The value of patents lies not only in how well they fullfil their statutory purpose of allowing means of appropriation and incentive for inventors to pursue risky R&D, but also in how they facillitate market activities critical to innovation. Example: patents enable decentralized innovation where small firms can specialize and compete with larger vertically integrated firms; and serve as exchange mechanisms in industries where the complexity of innovation demands technological diffusion via cross-licensing.

A recent paper by scholars from Rutgers and Katholieke Univ Leuven in Belgium considers the effect of patents on firms' decision making, and argues that patents help firms sustain R&D spending in times of uncertainty, compared to non-patenting firms. Andrew Toole and Dirk Czarnitzki, Patent Protection, Market Uncertainty, and R&D Investment (September 2006). Berkeley Center for Law and Technology Scholarship. The paper contributes to patent literature the insight that patents can have settling effect in high risk industries, which may support their task to incent innovating activity.

The authors take a "real options theory" approach to studying patents and R&D. Under this theory, uncertainty from revenue volatility and market activity can reduce R&D spending. However patents may help overcome uncertainty by protecting against misappropriation by competitors, thereby incenting firms to continue R&D investments.

The study finds:

...greater uncertainty about market revenues reduces investment in ...capital ...Firms can avoid large losses by waiting for new information about market conditions and forgoing investment ... This would lower current R&D investment. Alternatively, a patent may protect the firm from market uncertainties ... This reduces ...firm’s sensitivity to market uncertainty... and leads to greater ...R&D investment. ..

...revenue volatility significantly reduces R&D investment by non-patenting firms whereas firms with patent protection have no significant response. This suggests that patent protection, acting through the real options mechanism, diminishes the patenting firm’s sensitivity to market uncertainties and stimulates R&D investment. ..

Our ...estimate suggests (under the real options theory)...patent protection generates about 20% of the total private returns to R&D investment for (sample) firms. .. to our knowledge, this “real options mechanism” has not been examined in the patent literature but it may prove to be a fruitful approach to understanding the impact of the patent system on investment and innovation.

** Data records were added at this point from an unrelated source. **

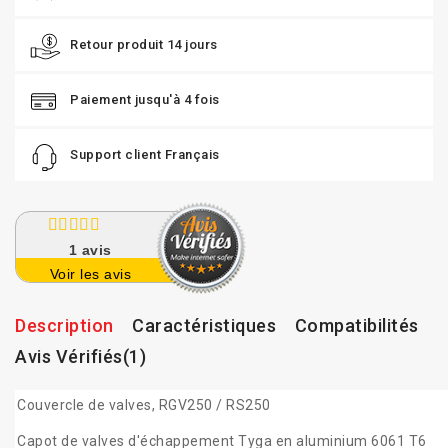
Retour produit 14 jours
Paiement jusqu'à 4 fois
Support client Français
1
avis
Voir les avis
Description
Caractéristiques
Compatibilités
Avis Vérifiés(1)
Couvercle de valves, RGV250 / RS250
Capot de valves d'échappement Tyga en aluminium 6061 T6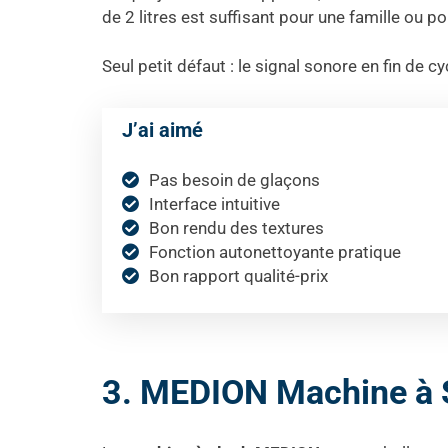
de 2 litres est suffisant pour une famille ou p
Seul petit défaut : le signal sonore en fin de cy
J’ai aimé
Pas besoin de glaçons
Interface intuitive
Bon rendu des textures
Fonction autonettoyante pratique
Bon rapport qualité-prix
3. MEDION Machine à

The paper raises an interesting point. Software patent opponents often do not address the value of patents outside their statutory economic justification. This oversight implies that patents can only be important for one reason- incenting R&D. However, once innovators gain patent protection, patents give them many more advantages than simply safeguarding appropriation. Software patent critics should consider in their equation the full range of functional values provided by patents, such as inducing R&D even in times of uncertainty as this paper suggests, when they study the net effect of software patents on the industry.